Cybercriminals Breach Tens Of Thousands Of Fortinet Firewalls In FortiBleed Credential-Harvesting Campaign

Cybercriminals have compromised tens of thousands of Fortinet firewalls and VPNs in an ongoing campaign dubbed FortiBleed, according to TechCrunch and cybersecurity firms Hudson Rock and SOCRadar.

“Although most sectors have suffered from the coronavirus crisis, the cybersecurity industry continues hiring in the United States in an effort to fill it with more talent”

Business Insider España

TechCrunch reports that the campaign “appears to not involve abusing any unknown vulnerability,” instead relying on companies not changing passwords for internet-exposed Fortinet systems.

Business Insider España

SOCRadar describes the compromise chain as self-sustaining, writing, “The system feeds itself,” after attackers use a compromised device as a listening post to collect additional credentials.

TechCrunch adds that Fortinet spokesperson Tiffany Curci said the company is “aware of a reported third-party credential-harvesting campaign targeting Fortinet firewalls and VPN gateways,” and Fortinet said the data involved is “a resharing of data from previous incidents, as well as bruteforcing of credentials.”

Hudson Rock and SOCRadar’s reporting diverges on scale, with TechCrunch saying Hudson Rock found evidence that more than 73,000 unique Fortinet URLs have been hacked while SOCRadar said the total of hacked devices is more than 30,000.

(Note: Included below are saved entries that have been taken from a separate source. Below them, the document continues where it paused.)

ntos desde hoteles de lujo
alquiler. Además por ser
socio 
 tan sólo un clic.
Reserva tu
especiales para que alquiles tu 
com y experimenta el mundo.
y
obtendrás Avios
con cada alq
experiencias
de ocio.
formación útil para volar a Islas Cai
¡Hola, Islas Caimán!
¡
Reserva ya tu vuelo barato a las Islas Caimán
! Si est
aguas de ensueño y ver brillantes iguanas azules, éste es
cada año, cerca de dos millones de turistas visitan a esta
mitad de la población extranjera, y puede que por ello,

TechCrunch lists companies whose systems were attacked, including Accenture, Comcast, Foxconn, Lenovo, Oracle, Samsung, Siemens, and PwC, and it says the countries with the most affected devices are India, the United States, Taiwan, and Mexico.

Escudo Digital

SOCRadar’s report says its attacker database contains login credentials for more than 30,791 devices belonging to companies and government organizations across 194 countries, and it warns that “If your organization uses a Fortinet firewall or VPN product and appears in this dataset, treat your network perimeter as already compromised and act immediately.”

Dark Reading similarly frames the operation as credential harvesting rather than a Fortinet flaw, quoting SOCRadar that “There’s no zero-day, no exploit, no actual 'bleed.'”

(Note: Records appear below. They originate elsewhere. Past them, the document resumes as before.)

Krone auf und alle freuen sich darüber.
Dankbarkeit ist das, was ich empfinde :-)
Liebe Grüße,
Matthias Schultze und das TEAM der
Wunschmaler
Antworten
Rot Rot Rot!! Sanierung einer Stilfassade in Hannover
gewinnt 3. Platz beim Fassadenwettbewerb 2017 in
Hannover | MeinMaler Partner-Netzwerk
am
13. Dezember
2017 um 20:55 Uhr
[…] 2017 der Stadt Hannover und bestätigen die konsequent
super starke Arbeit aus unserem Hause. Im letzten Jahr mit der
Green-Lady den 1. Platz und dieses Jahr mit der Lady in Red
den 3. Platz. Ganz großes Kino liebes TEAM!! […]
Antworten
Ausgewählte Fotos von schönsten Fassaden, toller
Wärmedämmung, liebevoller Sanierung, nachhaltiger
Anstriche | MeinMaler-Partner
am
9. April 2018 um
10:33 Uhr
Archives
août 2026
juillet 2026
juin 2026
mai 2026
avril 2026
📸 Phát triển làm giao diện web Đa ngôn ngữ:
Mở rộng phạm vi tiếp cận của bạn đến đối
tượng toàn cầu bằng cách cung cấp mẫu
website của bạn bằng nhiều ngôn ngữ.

In a separate Fortinet-focused account, Escudo Digital says Fortinet has had to recognize the problem “no se ha resuelto completamente” and is preparing new versions of FortiOS to “frenar los ataques.”

“La noticia de que varios cortafuegos FortiGate han sido comprometidos, a pesar de tener instalados parches oficiales, ha generado una fuerte preocupación entre administradores de sistemas y responsables de seguridad, ya que pone en cuestión la eficacia de una de las actualizaciones más recientes destinadas a corregir una vulnerabilidad crítica de autenticación”

Escudo Digital

Escudo Digital ties the issue to a vulnerability identified as CVE-2025-59718 and says Fortinet distributed FortiOS 7.4.9 in December and later 7.4.10, while administrators reported malicious access even with those versions installed.

Escudo Digital also says the US Cybersecurity and Infrastructure Security Agency included the vulnerability in its list of “fallos activamente explotados,” and that the order requires federal agencies to apply corrections within “un plazo máximo de una semana.”

Meanwhile, SOCRadar rates FortiBleed as Critical and says its researchers detected an operational server of a hacking group, adding that the attacker’s database contains verified, working usernames and passwords tested and confirmed by the attackers themselves using automated tools running around the clock.